Every entry that follows should be repeated exactly; drop the images.

(Extracted material Opens)

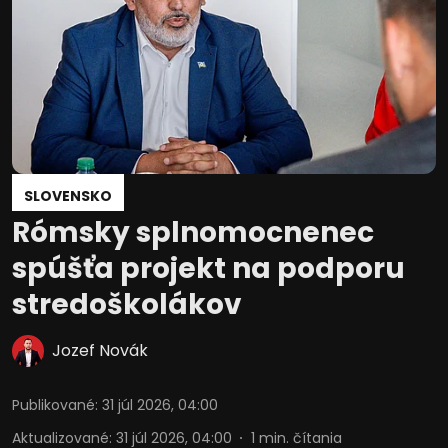
SLOVENSKO
Rómsky splnomocnenec
spúšťa projekt na podporu
stredoškolákov
Jozef Novák
Publikované
:
31 júl 2026, 04:00
Aktualizované
:
31 júl 2026, 04:00
1
min. čítania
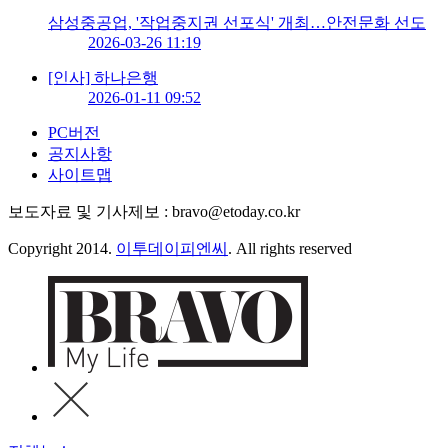
삼성중공업, '작업중지권 선포식' 개최…안전문화 선도
2026-03-26 11:19
[인사] 하나은행
2026-01-11 09:52
PC버전
공지사항
사이트맵
보도자료 및 기사제보 : bravo@etoday.co.kr
Copyright 2014.
이투데이피엔씨
. All rights reserved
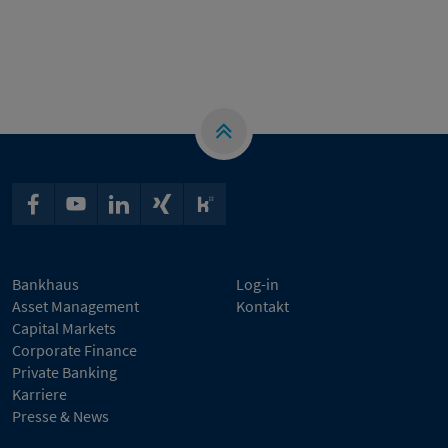
Bankhaus
Log-in
Asset Management
Kontakt
Capital Markets
Corporate Finance
Private Banking
Karriere
Presse & News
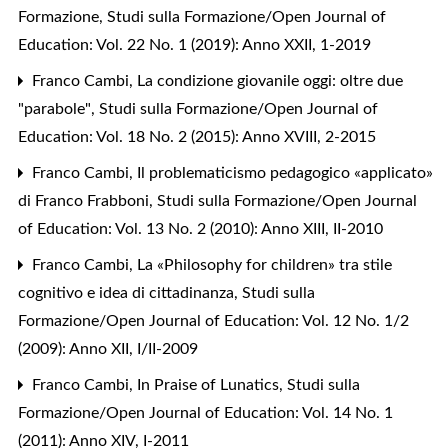
Formazione
,
Studi sulla Formazione/Open Journal of
Education: Vol. 22 No. 1 (2019): Anno XXII, 1-2019
Franco Cambi,
La condizione giovanile oggi: oltre due
"parabole"
,
Studi sulla Formazione/Open Journal of
Education: Vol. 18 No. 2 (2015): Anno XVIII, 2-2015
Franco Cambi,
Il problematicismo pedagogico «applicato»
di Franco Frabboni
,
Studi sulla Formazione/Open Journal
of Education: Vol. 13 No. 2 (2010): Anno XIII, II-2010
Franco Cambi,
La «Philosophy for children» tra stile
cognitivo e idea di cittadinanza
,
Studi sulla
Formazione/Open Journal of Education: Vol. 12 No. 1/2
(2009): Anno XII, I/II-2009
Franco Cambi,
In Praise of Lunatics
,
Studi sulla
Formazione/Open Journal of Education: Vol. 14 No. 1
(2011): Anno XIV, I-2011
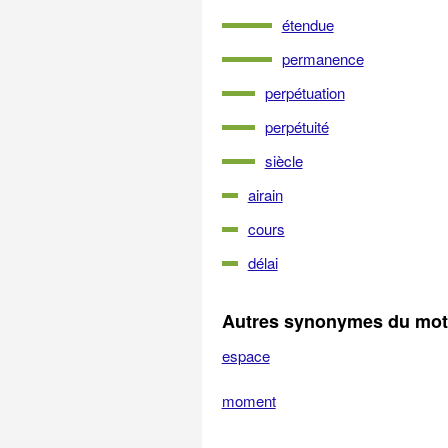
étendue
permanence
perpétuation
perpétuité
siècle
airain
cours
délai
Autres synonymes du mot
espace
moment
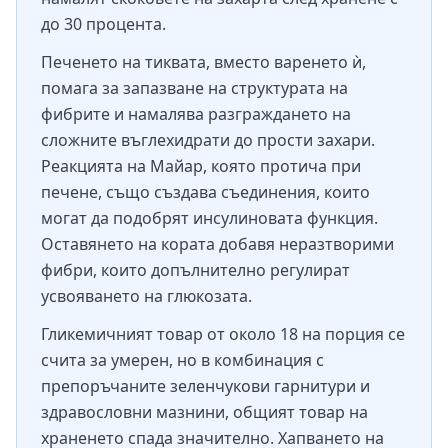
до 30 процента.
Печенето на тиквата, вместо варенето ѝ,
помага за запазване на структурата на
фибрите и намалява разграждането на
сложните въглехидрати до прости захари.
Реакцията на Майар, която протича при
печене, също създава съединения, които
могат да подобрят инсулиновата функция.
Оставянето на кората добавя неразтворими
фибри, които допълнително регулират
усвояването на глюкозата.
Гликемичният товар от около 18 на порция се
счита за умерен, но в комбинация с
препоръчаните зеленчукови гарнитури и
здравословни мазнини, общият товар на
храненето спада значително. Хапването на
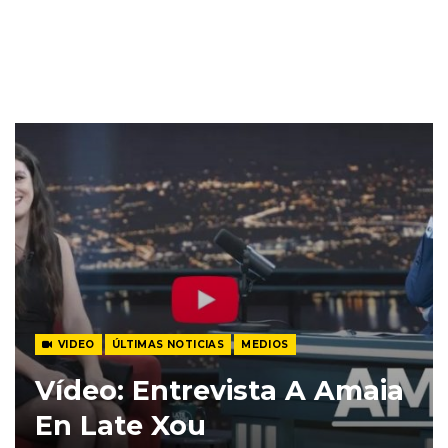
VIDEO
ÚLTIMAS NOTICIAS
MEDIOS
Vídeo: Entrevista A Amaia
En Late Xou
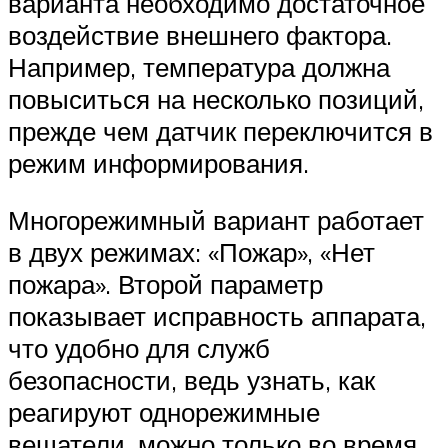
варианта необходимо достаточное
воздействие внешнего фактора.
Например, температура должна
повыситься на несколько позиций,
прежде чем датчик переключится в
режим информирования.
Многорежимный вариант работает
в двух режимах: «Пожар», «Нет
пожара». Второй параметр
показывает исправность аппарата,
что удобно для служб
безопасности, ведь узнать, как
реагируют однорежимные
вещатели, можно только во время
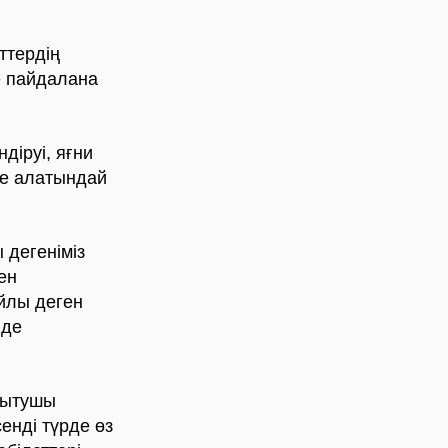
ттердің
е пайдалана
діруі, яғни
ізе алатындай
 дегеніміз
ен
айлы деген
нде
қытушы
енді түрде өз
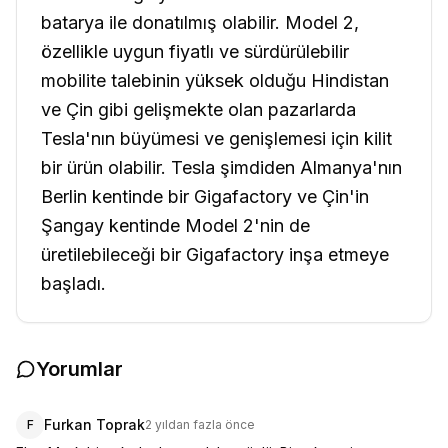
batarya ile donatılmış olabilir. Model 2,
özellikle uygun fiyatlı ve sürdürülebilir
mobilite talebinin yüksek olduğu Hindistan
ve Çin gibi gelişmekte olan pazarlarda
Tesla'nın büyümesi ve genişlemesi için kilit
bir ürün olabilir. Tesla şimdiden Almanya'nın
Berlin kentinde bir Gigafactory ve Çin'in
Şangay kentinde Model 2'nin de
üretilebileceği bir Gigafactory inşa etmeye
başladı.
Yorumlar
Furkan Toprak
F
2 yıldan fazla önce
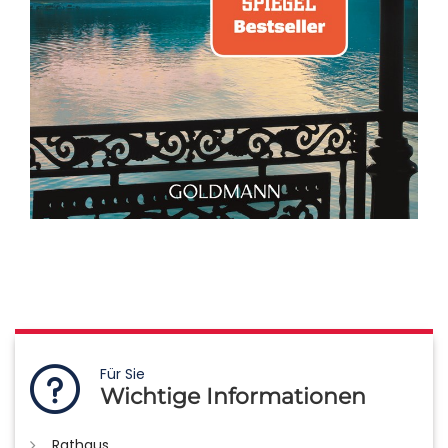
Für Sie
Wichtige Informationen
Rathaus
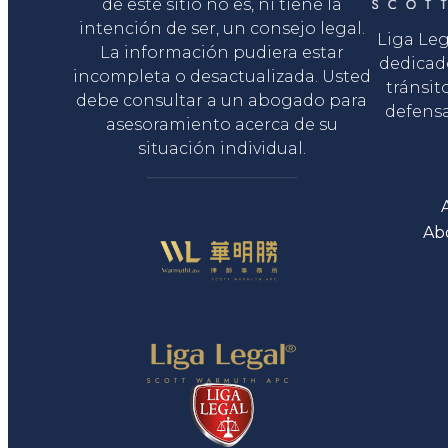
de este sitio no es, ni tiene la
intención de ser, un consejo legal.
Liga Le
La información pudiera estar
dedicad
incompleta o desactualizada. Usted
tránsit
debe consultar a un abogado para
defensa
asesoramiento acerca de su
situación individual.
Ab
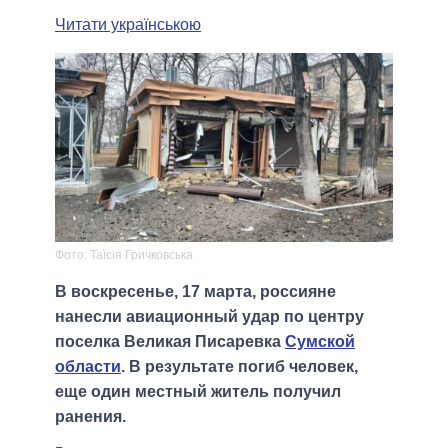
Читати українською
Фото: Таїсія Гричковська
В воскресенье, 17 марта, россияне
нанесли авиационный удар по центру
поселка Великая Писаревка
Сумской
области
. В результате погиб человек,
еще один местный житель получил
ранения.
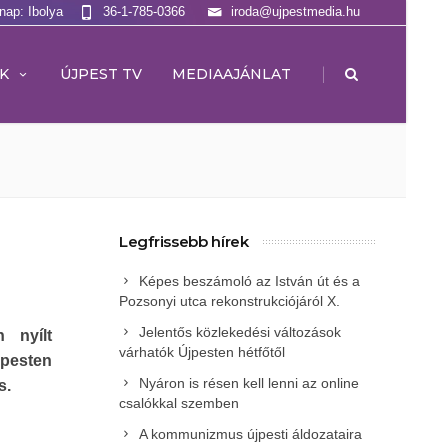
lnap: Ibolya
36-1-785-0366
iroda@ujpestmedia.hu
|
K
ÚJPEST TV
MEDIAAJÁNLAT
Legfrissebb hírek
Képes beszámoló az István út és a
Pozsonyi utca rekonstrukciójáról X.
Jelentős közlekedési változások
 nyílt
várhatók Újpesten hétfőtől
jpesten
Nyáron is résen kell lenni az online
s.
csalókkal szemben
A kommunizmus újpesti áldozataira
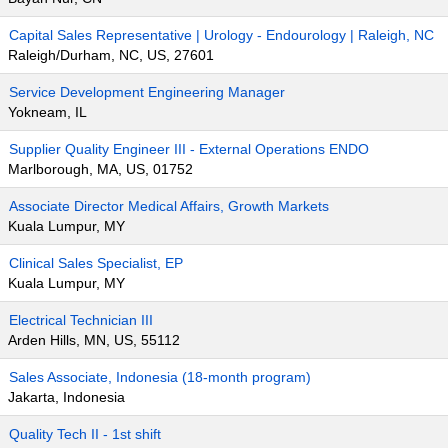
Capital Sales Representative | Urology - Endourology | Raleigh, NC
Raleigh/Durham, NC, US, 27601
Service Development Engineering Manager
Yokneam, IL
Supplier Quality Engineer III - External Operations ENDO
Marlborough, MA, US, 01752
Associate Director Medical Affairs, Growth Markets
Kuala Lumpur, MY
Clinical Sales Specialist, EP
Kuala Lumpur, MY
Electrical Technician III
Arden Hills, MN, US, 55112
Sales Associate, Indonesia (18-month program)
Jakarta, Indonesia
Quality Tech II - 1st shift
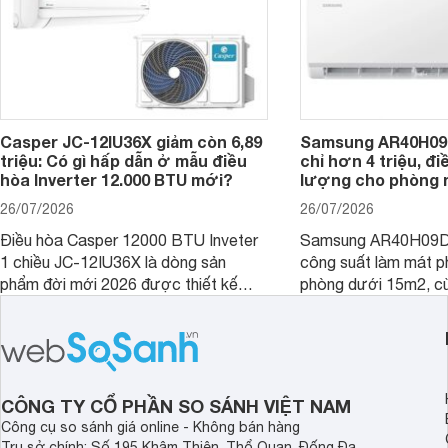
Casper JC-12IU36X giảm còn 6,89
Samsung AR40H09
triệu: Có gì hấp dẫn ở mẫu điều
chỉ hơn 4 triệu, đ
hòa Inverter 12.000 BTU mới?
lượng cho phòng 
26/07/2026
26/07/2026
Điều hòa Casper 12000 BTU Inveter
Samsung AR40H09D
1 chiều JC-12IU36X là dòng sản
công suất làm mát p
phẩm đời mới 2026 được thiết kế
phòng dưới 15m2, cù
cho phòng từ 15 - 20m2, không chỉ
lý là lựa chọn rất đ
sở hữu khả năng làm mát tốt mà còn
phòng ngủ, phòng khá
có giá bán rất hợp lý.
CÔNG TY CỔ PHẦN SO SÁNH VIỆT NAM
Công cụ so sánh giá online - Không bán hàng
Trụ sở chính: Số 195 Khâm Thiên, Thổ Quan, Đống Đa,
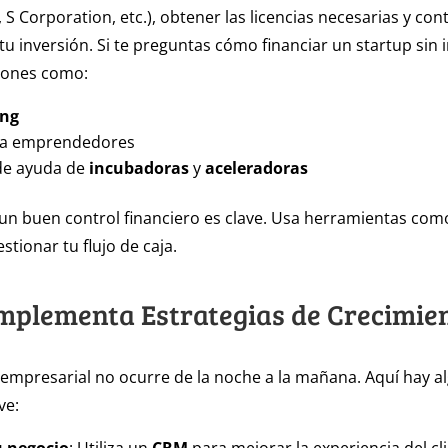
 S Corporation, etc.), obtener las licencias necesarias y con
tu inversión. Si te preguntas cómo financiar un startup sin 
iones como:
ng
ra emprendedores
de ayuda de
incubadoras
y
aceleradoras
un buen control financiero es clave. Usa herramientas co
tionar tu flujo de caja.
Implementa Estrategias de Crecimie
 empresarial no ocurre de la noche a la mañana. Aquí hay a
ve:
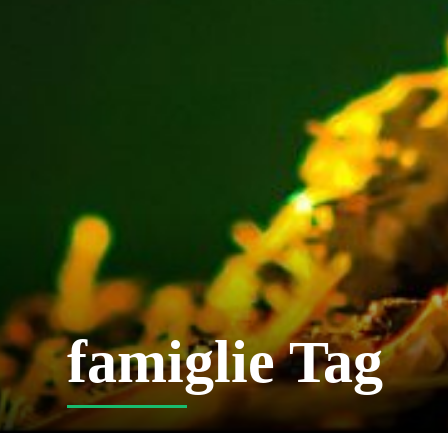
famiglie Tag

(Extracted material Closes)

Exercise response:
SLOVENSKO
Rómsky splnomocnenec
spúšťa projekt na podporu
stredoškolákov
Jozef Novák
Publikované
:
31 júl 2026, 04:00
Aktualizované
:
31 júl 2026, 04:00
1
min. čítania
삼성중공업, '작업중지권 선포식' 개최…안전문화 선도
2026-03-26 11:19
[인사] 하나은행
2026-01-11 09:52
PC버전
공지사항
사이트맵
보도자료 및 기사제보 : bravo@etoday.co.kr
Copyright 2014.
이투데이피엔씨
. All rights reserved
Bankhaus
Log-in
Asset Management
Kontakt
Capital Markets
Corporate Finance
Private Banking
Karriere
Presse & News
Formazione
,
Studi sulla Formazione/Open Journal of
Education: Vol. 22 No. 1 (2019): Anno XXII, 1-2019
Franco Cambi,
La condizione giovanile oggi: oltre due
"parabole"
,
Studi sulla Formazione/Open Journal of
Education: Vol. 18 No. 2 (2015): Anno XVIII, 2-2015
Franco Cambi,
Il problematicismo pedagogico «applicato»
di Franco Frabboni
,
Studi sulla Formazione/Open Journal
of Education: Vol. 13 No. 2 (2010): Anno XIII, II-2010
Franco Cambi,
La «Philosophy for children» tra stile
cognitivo e idea di cittadinanza
,
Studi sulla
Formazione/Open Journal of Education: Vol. 12 No. 1/2
(2009): Anno XII, I/II-2009
Franco Cambi,
In Praise of Lunatics
,
Studi sulla
Formazione/Open Journal of Education: Vol. 14 No. 1
(2011): Anno XIV, I-2011
étendue
permanence
perpétuation
perpétuité
siècle
airain
cours
délai
Autres synonymes du mot
espace
moment
до 30 процента.
Печенето на тиквата, вместо варенето ѝ,
помага за запазване на структурата на
фибрите и намалява разграждането на
сложните въглехидрати до прости захари.
Реакцията на Майар, която протича при
печене, също създава съединения, които
могат да подобрят инсулиновата функция.
Оставянето на кората добавя неразтворими
фибри, които допълнително регулират
усвояването на глюкозата.
Гликемичният товар от около 18 на порция се
счита за умерен, но в комбинация с
препоръчаните зеленчукови гарнитури и
здравословни мазнини, общият товар на
храненето спада значително. Хапването на
VIDEO
ÚLTIMAS NOTICIAS
MEDIOS
Vídeo: Entrevista A Amaia
En Late Xou
варианта необходимо достаточное
воздействие внешнего фактора.
Например, температура должна
повыситься на несколько позиций,
прежде чем датчик переключится в
режим информирования.
Многорежимный вариант работает
в двух режимах: «Пожар», «Нет
пожара». Второй параметр
показывает исправность аппарата,
что удобно для служб
безопасности, ведь узнать, как
реагируют однорежимные
вещатели, можно только во время
ттердің
е пайдалана
діруі, яғни
ізе алатындай
 дегеніміз
ен
айлы деген
нде
қытушы
енді түрде өз
batarya ile donatılmış olabilir. Model 2,
özellikle uygun fiyatlı ve sürdürülebilir
mobilite talebinin yüksek olduğu Hindistan
ve Çin gibi gelişmekte olan pazarlarda
Tesla'nın büyümesi ve genişlemesi için kilit
bir ürün olabilir. Tesla şimdiden Almanya'nın
Berlin kentinde bir Gigafactory ve Çin'in
Şangay kentinde Model 2'nin de
üretilebileceği bir Gigafactory inşa etmeye
başladı.
Yorumlar
Furkan Toprak
F
2 yıldan fazla önce
Für Sie
Wichtige Informationen
Rathaus
de este sitio no es, ni tiene la
intención de ser, un consejo legal.
Liga Le
La información pudiera estar
dedicad
incompleta o desactualizada. Usted
tránsit
debe consultar a un abogado para
defensa
asesoramiento acerca de su
situación individual.
Ab
Читати українською
Фото: Таїсія Гричковська
В воскресенье, 17 марта, россияне
нанесли авиационный удар по центру
поселка Великая Писаревка
Сумской
области
. В результате погиб человек,
еще один местный житель получил
ранения.
lnap: Ibolya
36-1-785-0366
iroda@ujpestmedia.hu
|
K
ÚJPEST TV
MEDIAAJÁNLAT
Legfrissebb hírek
Képes beszámoló az István út és a
Pozsonyi utca rekonstrukciójáról X.
Jelentős közlekedési változások
 nyílt
várhatók Újpesten hétfőtől
jpesten
Nyáron is résen kell lenni az online
s.
csalókkal szemben
A kommunizmus újpesti áldozataira
Capital Sales Representative | Urology - Endourology | Raleigh, NC
Raleigh/Durham, NC, US, 27601
Service Development Engineering Manager
Yokneam, IL
Supplier Quality Engineer III - External Operations ENDO
Marlborough, MA, US, 01752
Associate Director Medical Affairs, Growth Markets
Kuala Lumpur, MY
Clinical Sales Specialist, EP
Kuala Lumpur, MY
Electrical Technician III
Arden Hills, MN, US, 55112
Sales Associate, Indonesia (18-month program)
Jakarta, Indonesia
Quality Tech II - 1st shift
Casper JC-12IU36X giảm còn 6,89
Samsung AR40H09
triệu: Có gì hấp dẫn ở mẫu điều
chỉ hơn 4 triệu, đ
hòa Inverter 12.000 BTU mới?
lượng cho phòng 
26/07/2026
26/07/2026
Điều hòa Casper 12000 BTU Inveter
Samsung AR40H09D
1 chiều JC-12IU36X là dòng sản
công suất làm mát p
phẩm đời mới 2026 được thiết kế
phòng dưới 15m2, cù
cho phòng từ 15 - 20m2, không chỉ
lý là lựa chọn rất đ
sở hữu khả năng làm mát tốt mà còn
phòng ngủ, phòng khá
có giá bán rất hợp lý.
CÔNG TY CỔ PHẦN SO SÁNH VIỆT NAM
Công cụ so sánh giá online - Không bán hàng
Trụ sở chính: Số 195 Khâm Thiên, Thổ Quan, Đống Đa,
 S Corporation, etc.), obtener las licencias necesarias y con
tu inversión. Si te preguntas cómo financiar un startup sin 
iones como:
ng
ra emprendedores
de ayuda de
incubadoras
y
aceleradoras
un buen control financiero es clave. Usa herramientas co
tionar tu flujo de caja.
Implementa Estrategias de Crecimie
 empresarial no ocurre de la noche a la mañana. Aquí hay a
ve:
famiglie Tag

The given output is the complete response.